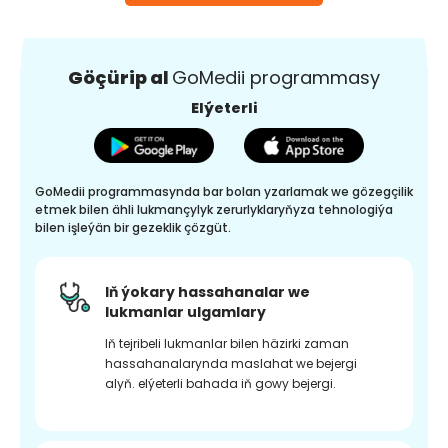
Göçürip al
GoMedii programmasy
Elýeterli
GoMedii programmasynda bar bolan yzarlamak we gözegçilik
etmek bilen ähli lukmançylyk zerurlyklaryňyza tehnologiýa
bilen işleýän bir gezeklik çözgüt.
Iň ýokary hassahanalar we
lukmanlar ulgamlary
Iň tejribeli lukmanlar bilen häzirki zaman
hassahanalarynda maslahat we bejergi
alyň. elýeterli bahada iň gowy bejergi.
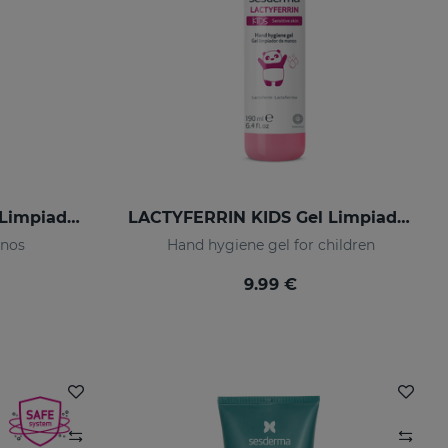
LACTYFERRIN CLASSIC Limpiador De Manos 500ml
LACTYFERRIN KIDS Gel Limpiador De Manos 190ml
anos
Hand hygiene gel for children
9.99 €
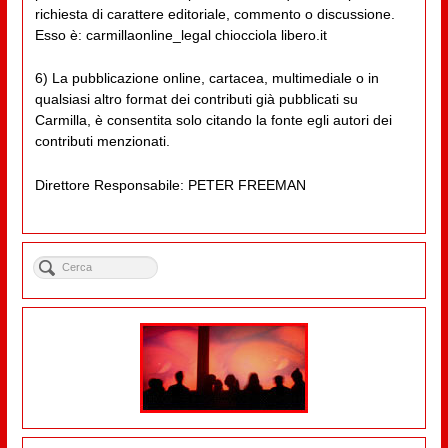
richiesta di carattere editoriale, commento o discussione.
Esso è: carmillaonline_legal chiocciola libero.it
6) La pubblicazione online, cartacea, multimediale o in
qualsiasi altro format dei contributi già pubblicati su
Carmilla, è consentita solo citando la fonte egli autori dei
contributi menzionati.
Direttore Responsabile: PETER FREEMAN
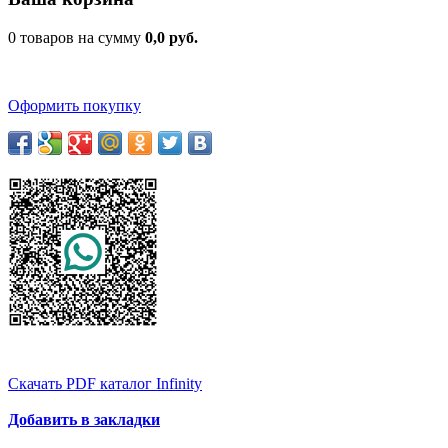
0 товаров на сумму
0,0 руб.
Оформить покупку
Скачать PDF каталог Infinity
Добавить в закладки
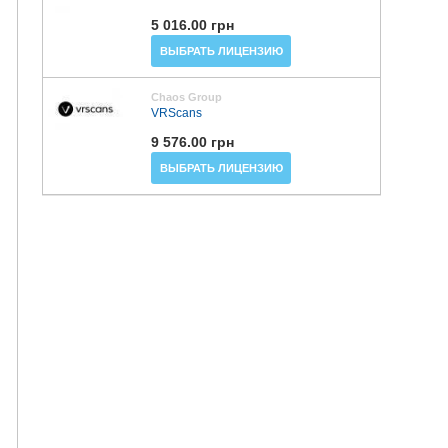
5 016.00 грн
ВЫБРАТЬ ЛИЦЕНЗИЮ
Chaos Group
VRScans
9 576.00 грн
ВЫБРАТЬ ЛИЦЕНЗИЮ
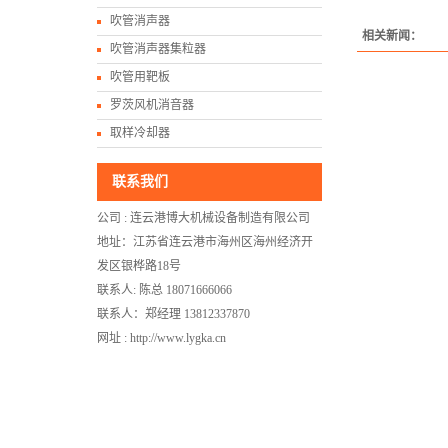
吹管消声器
相关新闻：
吹管消声器集粒器
吹管用靶板
罗茨风机消音器
取样冷却器
联系我们
公司 : 连云港博大机械设备制造有限公司
地址：江苏省连云港市海州区海州经济开
发区银桦路18号
联系人: 陈总 18071666066
联系人：郑经理 13812337870
网址 : http://www.lygka.cn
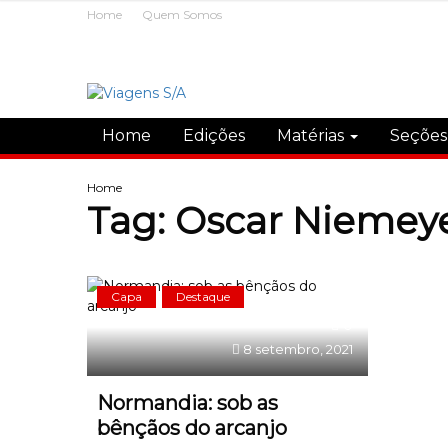
Home
Quem Somos
Home
Edições
Matérias
Seçõe
Home
Tag:
Oscar Niemey
Capa
Destaque
0
8 setembro, 2021
Normandia: sob as
bênçãos do arcanjo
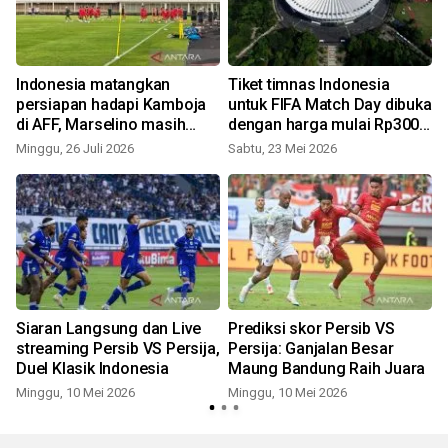
Indonesia matangkan
Tiket timnas Indonesia
persiapan hadapi Kamboja
untuk FIFA Match Day dibuka
di AFF, Marselino masih
dengan harga mulai Rp300
cedera
ribu
Minggu, 26 Juli 2026
Sabtu, 23 Mei 2026
Siaran Langsung dan Live
Prediksi skor Persib VS
streaming Persib VS Persija,
Persija: Ganjalan Besar
Duel Klasik Indonesia
Maung Bandung Raih Juara
Minggu, 10 Mei 2026
Minggu, 10 Mei 2026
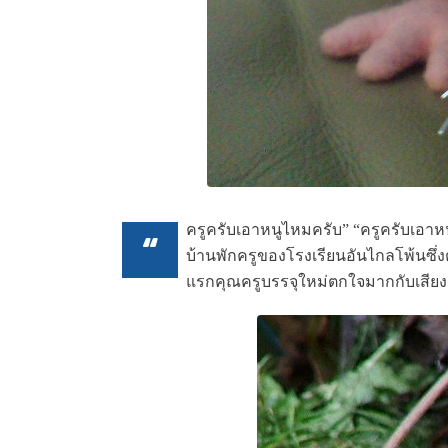
ครูครับเอาหนูไหมครับ” “ครูครับเอาหน
“
บ้านพักครูของโรงเรียนอันไกลโพ้นซึ่งต
แรกคุณครูบรรจุใหม่ตกใจมากกับเสียงร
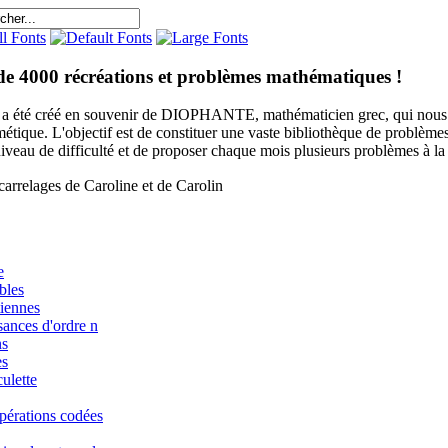
de 4000 récréations et problèmes mathématiques !
e a été créé en souvenir de DIOPHANTE, mathématicien grec, qui nous 
métique. L'objectif est de constituer une vaste bibliothèque de problèm
niveau de difficulté et de proposer chaque mois plusieurs problèmes à la s
arrelages de Caroline et de Carolin
e
bles
iennes
sances d'ordre n
ns
es
ulette
pérations codées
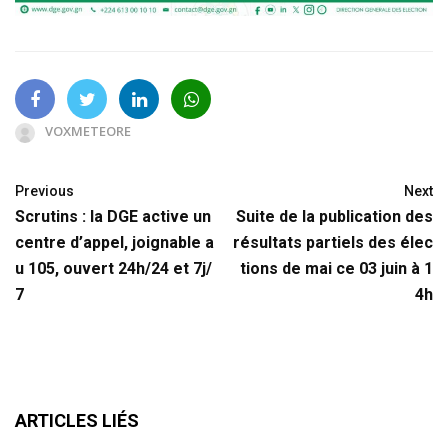
VOXMETEORE
Previous
Next
Scrutins : la DGE active un
Suite de la publication des
centre d’appel, joignable a
résultats partiels des élec
u 105, ouvert 24h/24 et 7j/
tions de mai ce 03 juin à 1
7
4h
ARTICLES LIÉS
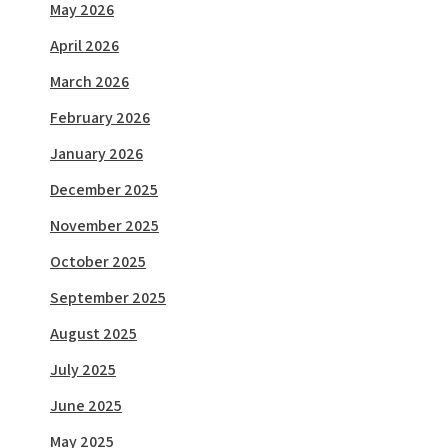
May 2026
April 2026
March 2026
February 2026
January 2026
December 2025
November 2025
October 2025
September 2025
August 2025
July 2025
June 2025
May 2025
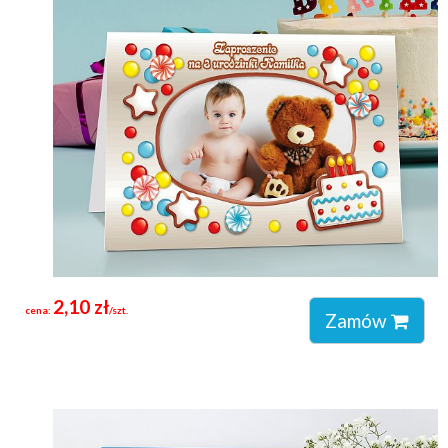
2,10 zł
cena:
/szt.
Zamów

○ ○ ○ ○ ○ ○ ○

PROBLEM DETAILS - Repeat the records in full, precisely, and keep the pictures out.

PROBLEM SOLUTION -
Göçürip al
GoMedii programmasy
Elýeterli
GoMedii programmasynda bar bolan yzarlamak we gözegçilik
etmek bilen ähli lukmançylyk zerurlyklaryňyza tehnologiýa
bilen işleýän bir gezeklik çözgüt.
Iň ýokary hassahanalar we
lukmanlar ulgamlary
Iň tejribeli lukmanlar bilen häzirki zaman
hassahanalarynda maslahat we bejergi
alyň. elýeterli bahada iň gowy bejergi.
LACTYFERRIN CLASSIC Limpiador De Manos 500ml
LACTYFERRIN KIDS Gel Limpiador De Manos 190ml
anos
Hand hygiene gel for children
9.99 €
richiesta di carattere editoriale, commento o discussione.
Esso è: carmillaonline_legal chiocciola libero.it
6) La pubblicazione online, cartacea, multimediale o in
qualsiasi altro format dei contributi già pubblicati su
Carmilla, è consentita solo citando la fonte egli autori dei
contributi menzionati.
Direttore Responsabile: PETER FREEMAN
0 товаров на сумму
0,0 руб.
Оформить покупку
Скачать PDF каталог Infinity
Добавить в закладки
5 016.00 грн
ВЫБРАТЬ ЛИЦЕНЗИЮ
Chaos Group
VRScans
9 576.00 грн
ВЫБРАТЬ ЛИЦЕНЗИЮ
吹管消声器
相关新闻：
吹管消声器集粒器
吹管用靶板
罗茨风机消音器
取样冷却器
联系我们
公司 : 连云港博大机械设备制造有限公司
地址：江苏省连云港市海州区海州经济开
发区银桦路18号
联系人: 陈总 18071666066
联系人：郑经理 13812337870
网址 : http://www.lygka.cn
Home
Quem Somos
Home
Edições
Matérias
Seçõe
Home
Tag:
Oscar Niemey
Capa
Destaque
0
8 setembro, 2021
Normandia: sob as
bênçãos do arcanjo
Indonesia matangkan
Tiket timnas Indonesia
persiapan hadapi Kamboja
untuk FIFA Match Day dibuka
di AFF, Marselino masih
dengan harga mulai Rp300
cedera
ribu
Minggu, 26 Juli 2026
Sabtu, 23 Mei 2026
Siaran Langsung dan Live
Prediksi skor Persib VS
streaming Persib VS Persija,
Persija: Ganjalan Besar
Duel Klasik Indonesia
Maung Bandung Raih Juara
Minggu, 10 Mei 2026
Minggu, 10 Mei 2026
ครูครับเอาหนูไหมครับ” “ครูครับเอาหน
“
บ้านพักครูของโรงเรียนอันไกลโพ้นซึ่งต
แรกคุณครูบรรจุใหม่ตกใจมากกับเสียงร
de 4000 récréations et problèmes mathématiques !
e a été créé en souvenir de DIOPHANTE, mathématicien grec, qui nous 
métique. L'objectif est de constituer une vaste bibliothèque de problèm
niveau de difficulté et de proposer chaque mois plusieurs problèmes à la s
arrelages de Caroline et de Carolin
e
bles
iennes
sances d'ordre n
ns
es
ulette
pérations codées
VOXMETEORE
Previous
Next
Scrutins : la DGE active un
Suite de la publication des
centre d’appel, joignable a
résultats partiels des élec
u 105, ouvert 24h/24 et 7j/
tions de mai ce 03 juin à 1
7
4h
ARTICLES LIÉS
May 2026
April 2026
March 2026
February 2026
January 2026
December 2025
November 2025
October 2025
September 2025
August 2025
July 2025
June 2025
May 2025
2,10 zł
cena:
/szt.
Zamów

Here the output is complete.